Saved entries
-=-=-=-=-

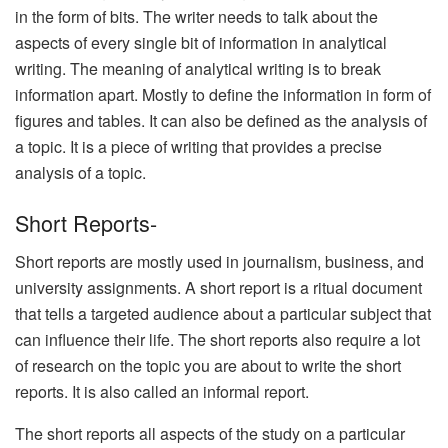
in the form of bits. The writer needs to talk about the
aspects of every single bit of information in analytical
writing. The meaning of analytical writing is to break
information apart. Mostly to define the information in form of
figures and tables. It can also be defined as the analysis of
a topic. It is a piece of writing that provides a precise
analysis of a topic.
Short Reports-
Short reports are mostly used in journalism, business, and
university assignments. A short report is a ritual document
that tells a targeted audience about a particular subject that
can influence their life. The short reports also require a lot
of research on the topic you are about to write the short
reports. It is also called an informal report.
The short reports all aspects of the study on a particular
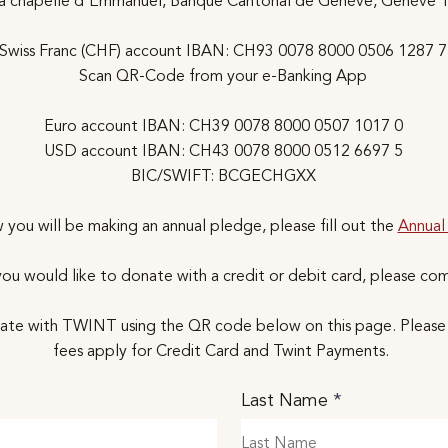
la chapelle d'Emmanuel, Banque Cantonal de Genève, Genève 
Swiss Franc (CHF) account IBAN: CH93 0078 8000 0506 1287 7
Scan QR-Code from your e-Banking App
Euro account IBAN: CH39 0078 8000 0507 1017 0
USD account IBAN: CH43 0078 8000 0512 6697 5
BIC/SWIFT: BCGECHGXX
 you will be making an annual pledge, please fill out the
Annual
f you would like to donate with a credit or debit card, please co
ate with TWINT using the QR code below on this page. Please 
fees apply for Credit Card and Twint Payments.
Last Name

-=-=-=-=-

TASK PROMPT
In the data above, retype only the stretch from the line with "reports. It is" through the line with "BIC/SWIFT: BCGECHGXX", word for word, and skip any pictures.

SOLUTION BELOW
reports. It is also called an informal report.
The short reports all aspects of the study on a particular
la chapelle d'Emmanuel, Banque Cantonal de Genève, Genève 
Swiss Franc (CHF) account IBAN: CH93 0078 8000 0506 1287 7
Scan QR-Code from your e-Banking App
Euro account IBAN: CH39 0078 8000 0507 1017 0
USD account IBAN: CH43 0078 8000 0512 6697 5
BIC/SWIFT: BCGECHGXX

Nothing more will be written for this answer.